- [Requirement]
As the answer, give exactly the lines of the records below from the one with "стенок как 16 мм и 18 мм." through the one with "Einvernehmensprotokoll und Änderunge", ends included and pictures left out.

- [Excerpted data]

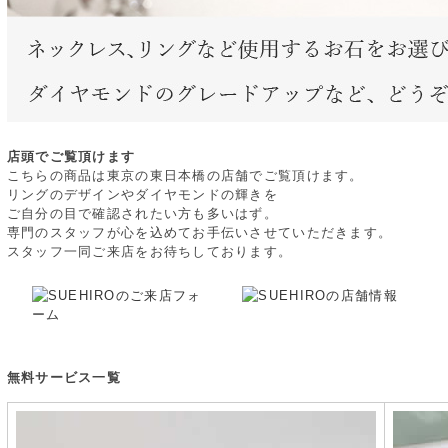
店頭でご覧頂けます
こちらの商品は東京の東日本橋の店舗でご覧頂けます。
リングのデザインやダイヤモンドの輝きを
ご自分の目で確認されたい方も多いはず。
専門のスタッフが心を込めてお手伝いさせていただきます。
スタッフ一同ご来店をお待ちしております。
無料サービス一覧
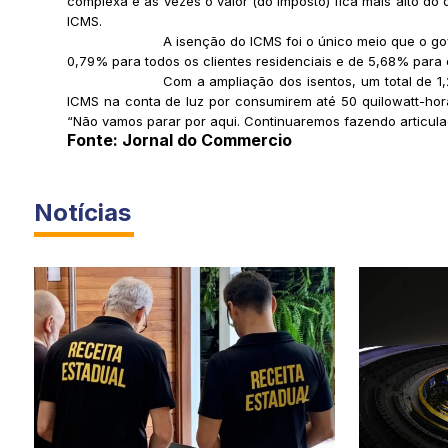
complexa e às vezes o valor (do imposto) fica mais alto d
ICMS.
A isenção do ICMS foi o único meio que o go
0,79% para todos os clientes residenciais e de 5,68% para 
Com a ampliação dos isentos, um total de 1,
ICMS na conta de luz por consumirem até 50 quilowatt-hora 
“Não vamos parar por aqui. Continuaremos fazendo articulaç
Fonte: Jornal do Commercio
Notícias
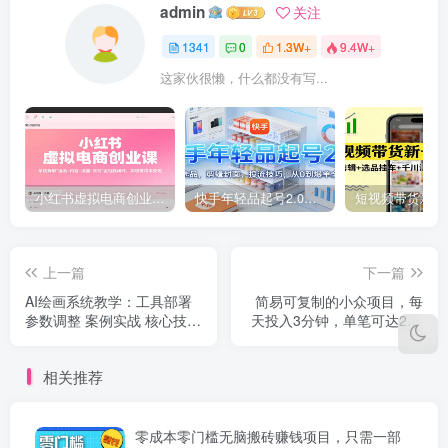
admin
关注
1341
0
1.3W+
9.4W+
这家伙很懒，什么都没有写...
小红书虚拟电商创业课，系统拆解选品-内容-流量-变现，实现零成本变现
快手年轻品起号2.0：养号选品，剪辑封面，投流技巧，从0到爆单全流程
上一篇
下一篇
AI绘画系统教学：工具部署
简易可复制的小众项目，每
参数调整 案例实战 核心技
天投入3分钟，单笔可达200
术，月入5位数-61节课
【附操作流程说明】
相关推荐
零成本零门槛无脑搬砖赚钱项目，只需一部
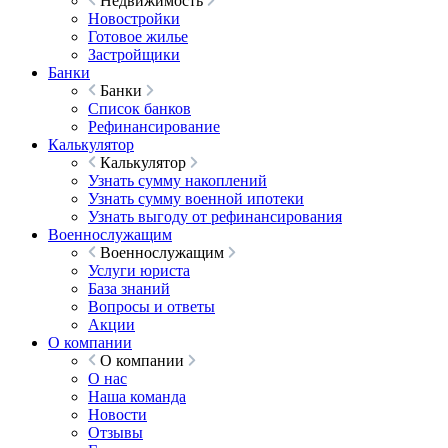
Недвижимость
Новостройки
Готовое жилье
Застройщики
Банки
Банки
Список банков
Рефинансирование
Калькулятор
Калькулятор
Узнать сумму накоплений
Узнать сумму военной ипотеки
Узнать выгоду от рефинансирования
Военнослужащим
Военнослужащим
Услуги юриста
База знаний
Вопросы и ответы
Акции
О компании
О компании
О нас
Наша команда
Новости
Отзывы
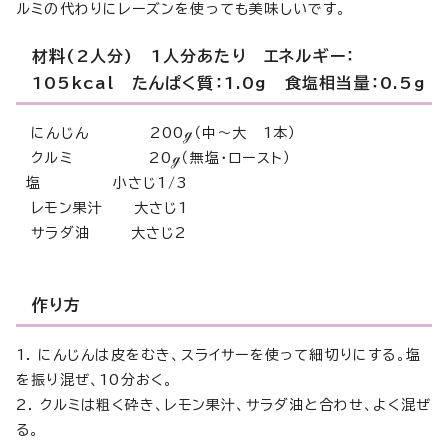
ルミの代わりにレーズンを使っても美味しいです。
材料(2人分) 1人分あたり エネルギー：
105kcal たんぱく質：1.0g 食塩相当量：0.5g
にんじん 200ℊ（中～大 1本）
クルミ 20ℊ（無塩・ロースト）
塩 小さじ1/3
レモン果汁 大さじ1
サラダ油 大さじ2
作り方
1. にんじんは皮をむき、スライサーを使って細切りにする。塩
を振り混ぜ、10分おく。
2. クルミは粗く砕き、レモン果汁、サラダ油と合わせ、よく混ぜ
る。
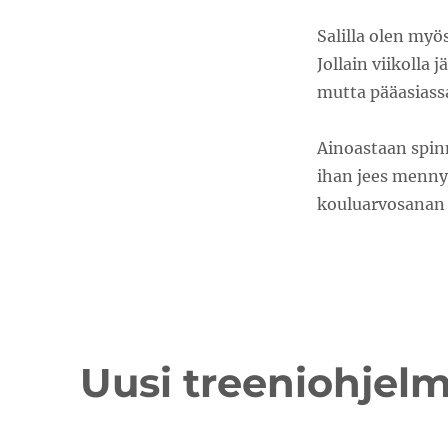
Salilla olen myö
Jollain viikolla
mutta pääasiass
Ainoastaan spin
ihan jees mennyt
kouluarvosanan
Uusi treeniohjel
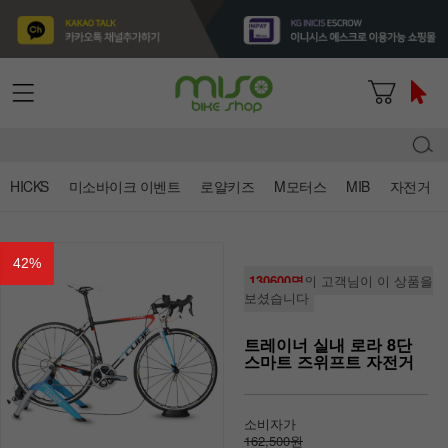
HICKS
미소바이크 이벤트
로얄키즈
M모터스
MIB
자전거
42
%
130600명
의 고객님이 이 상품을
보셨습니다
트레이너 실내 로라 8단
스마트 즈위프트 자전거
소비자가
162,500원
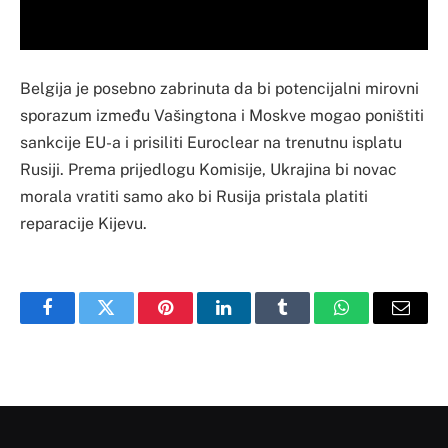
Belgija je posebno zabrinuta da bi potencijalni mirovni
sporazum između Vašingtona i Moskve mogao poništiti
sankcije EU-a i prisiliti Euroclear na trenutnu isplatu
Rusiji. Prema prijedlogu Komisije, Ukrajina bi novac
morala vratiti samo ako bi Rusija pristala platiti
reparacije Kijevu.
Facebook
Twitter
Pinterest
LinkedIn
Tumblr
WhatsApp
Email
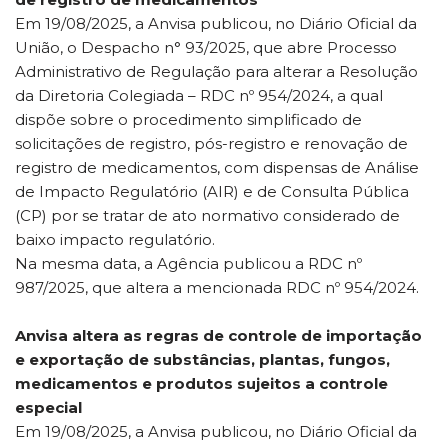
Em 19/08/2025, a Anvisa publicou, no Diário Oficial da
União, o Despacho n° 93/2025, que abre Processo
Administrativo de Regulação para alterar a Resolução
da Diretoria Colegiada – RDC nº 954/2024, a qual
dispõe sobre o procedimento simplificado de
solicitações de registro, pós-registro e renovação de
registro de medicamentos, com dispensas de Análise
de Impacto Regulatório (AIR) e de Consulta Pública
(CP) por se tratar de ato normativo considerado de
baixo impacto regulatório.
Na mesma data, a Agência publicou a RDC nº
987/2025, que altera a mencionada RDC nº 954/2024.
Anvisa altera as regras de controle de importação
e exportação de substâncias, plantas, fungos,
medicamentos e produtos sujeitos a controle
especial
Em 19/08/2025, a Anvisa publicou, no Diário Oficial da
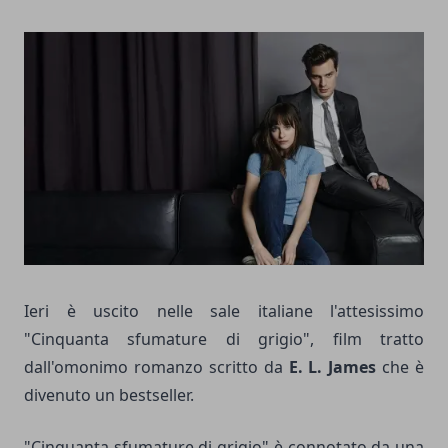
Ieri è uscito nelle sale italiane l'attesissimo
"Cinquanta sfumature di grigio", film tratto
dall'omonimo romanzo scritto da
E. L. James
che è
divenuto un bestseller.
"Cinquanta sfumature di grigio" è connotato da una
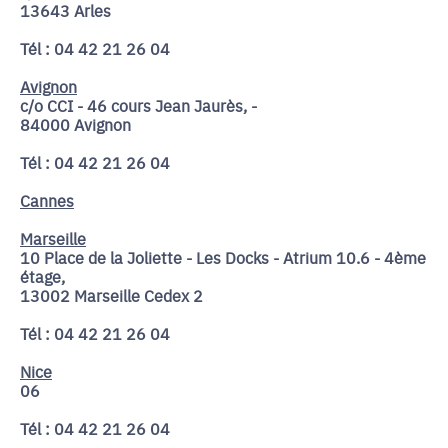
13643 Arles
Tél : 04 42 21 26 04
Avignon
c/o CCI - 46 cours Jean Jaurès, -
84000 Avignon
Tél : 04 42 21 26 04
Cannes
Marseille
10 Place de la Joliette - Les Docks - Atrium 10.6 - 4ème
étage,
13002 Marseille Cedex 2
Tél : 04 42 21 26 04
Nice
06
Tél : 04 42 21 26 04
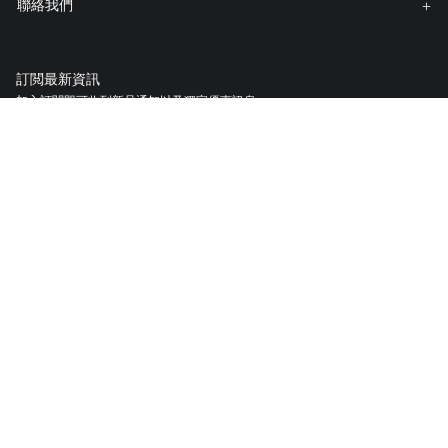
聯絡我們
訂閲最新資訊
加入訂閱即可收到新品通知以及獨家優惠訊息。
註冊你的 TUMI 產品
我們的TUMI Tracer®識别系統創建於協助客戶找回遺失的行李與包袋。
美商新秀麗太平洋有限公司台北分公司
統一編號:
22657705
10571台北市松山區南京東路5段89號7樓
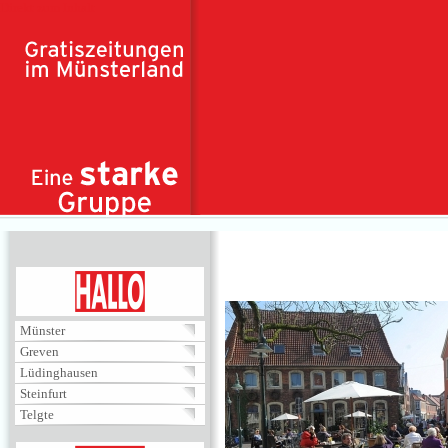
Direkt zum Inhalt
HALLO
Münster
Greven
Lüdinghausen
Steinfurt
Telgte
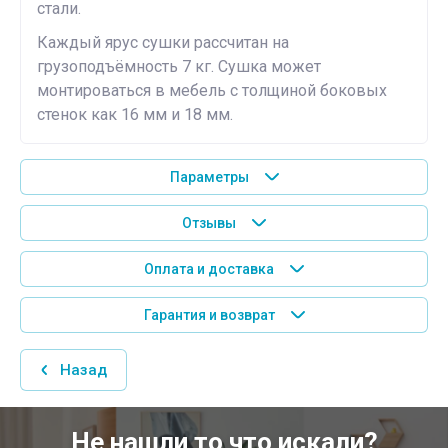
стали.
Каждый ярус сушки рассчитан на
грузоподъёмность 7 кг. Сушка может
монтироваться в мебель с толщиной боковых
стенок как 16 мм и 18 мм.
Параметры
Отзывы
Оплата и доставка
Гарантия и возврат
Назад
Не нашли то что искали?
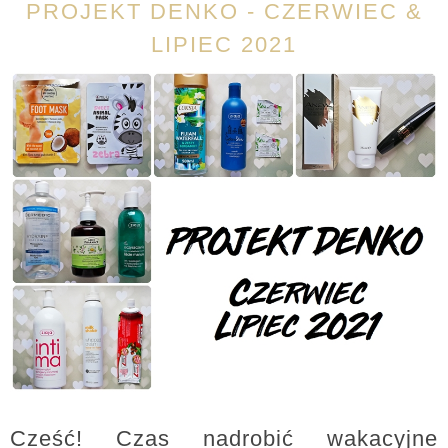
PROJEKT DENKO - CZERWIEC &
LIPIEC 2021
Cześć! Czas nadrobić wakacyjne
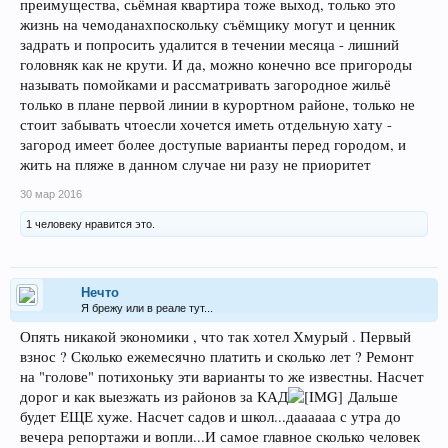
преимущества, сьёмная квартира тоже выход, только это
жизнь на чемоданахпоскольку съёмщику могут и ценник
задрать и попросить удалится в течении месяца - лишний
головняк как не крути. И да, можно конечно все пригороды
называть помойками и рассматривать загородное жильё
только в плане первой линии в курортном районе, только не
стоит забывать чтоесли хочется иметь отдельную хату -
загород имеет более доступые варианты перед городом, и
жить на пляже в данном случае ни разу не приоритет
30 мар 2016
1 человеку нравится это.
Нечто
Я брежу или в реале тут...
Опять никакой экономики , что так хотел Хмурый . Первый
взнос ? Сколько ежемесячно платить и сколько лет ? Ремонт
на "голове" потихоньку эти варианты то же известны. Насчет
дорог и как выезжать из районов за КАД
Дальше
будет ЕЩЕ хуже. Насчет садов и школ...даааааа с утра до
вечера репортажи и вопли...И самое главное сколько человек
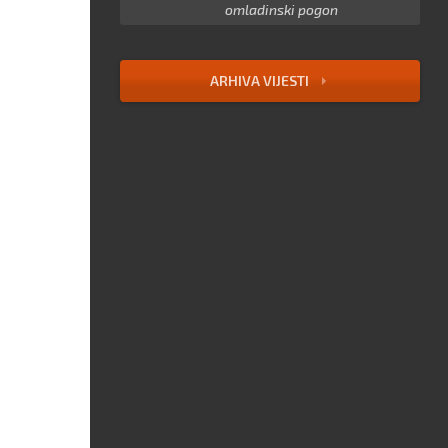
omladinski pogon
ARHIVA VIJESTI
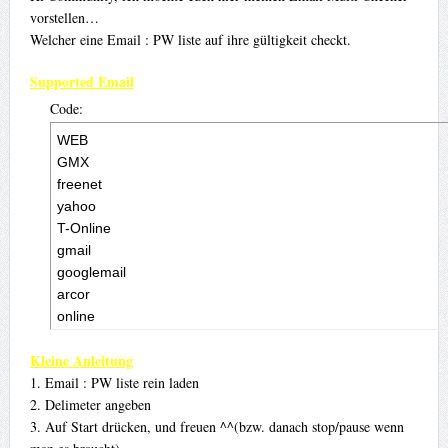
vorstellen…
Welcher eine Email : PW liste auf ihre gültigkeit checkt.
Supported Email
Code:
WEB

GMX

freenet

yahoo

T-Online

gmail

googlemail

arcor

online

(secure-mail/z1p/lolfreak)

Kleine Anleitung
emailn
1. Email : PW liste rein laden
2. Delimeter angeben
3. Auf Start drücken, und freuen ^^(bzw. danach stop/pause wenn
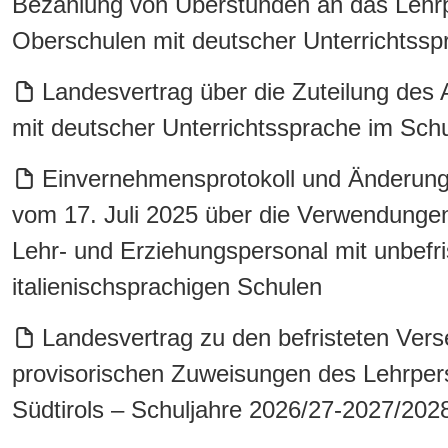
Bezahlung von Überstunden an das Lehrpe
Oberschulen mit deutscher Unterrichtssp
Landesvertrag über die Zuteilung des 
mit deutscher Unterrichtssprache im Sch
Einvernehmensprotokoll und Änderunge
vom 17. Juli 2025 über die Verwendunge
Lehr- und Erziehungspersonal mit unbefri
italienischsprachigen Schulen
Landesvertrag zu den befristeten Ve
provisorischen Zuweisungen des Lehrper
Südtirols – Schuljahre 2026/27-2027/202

- [Finished exercise]
стенок как 16 мм и 18 мм.
Параметры
Отзывы
Оплата и доставка
Гарантия и возврат
Назад
Не нашли то что искали?
PROJEKT DENKO - CZERWIEC &
LIPIEC 2021
Cześć! Czas nadrobić wakacyjne
преимущества, сьёмная квартира тоже выход, только это
жизнь на чемоданахпоскольку съёмщику могут и ценник
задрать и попросить удалится в течении месяца - лишний
головняк как не крути. И да, можно конечно все пригороды
называть помойками и рассматривать загородное жильё
только в плане первой линии в курортном районе, только не
стоит забывать чтоесли хочется иметь отдельную хату -
загород имеет более доступые варианты перед городом, и
жить на пляже в данном случае ни разу не приоритет
30 мар 2016
1 человеку нравится это.
Нечто
Я брежу или в реале тут...
Опять никакой экономики , что так хотел Хмурый . Первый
взнос ? Сколько ежемесячно платить и сколько лет ? Ремонт
на "голове" потихоньку эти варианты то же известны. Насчет
дорог и как выезжать из районов за КАД
Дальше
будет ЕЩЕ хуже. Насчет садов и школ...даааааа с утра до
вечера репортажи и вопли...И самое главное сколько человек
omladinski pogon
ARHIVA VIJESTI
vorstellen…
Welcher eine Email : PW liste auf ihre gültigkeit checkt.
Supported Email
Code:
WEB

GMX

freenet

yahoo

T-Online

gmail

googlemail

arcor

online

(secure-mail/z1p/lolfreak)

Kleine Anleitung
emailn
1. Email : PW liste rein laden
2. Delimeter angeben
3. Auf Start drücken, und freuen ^^(bzw. danach stop/pause wenn
Bezahlung von Überstunden an das Lehrpe
Oberschulen mit deutscher Unterrichtssp
Landesvertrag über die Zuteilung des 
mit deutscher Unterrichtssprache im Sch
Einvernehmensprotokoll und Änderunge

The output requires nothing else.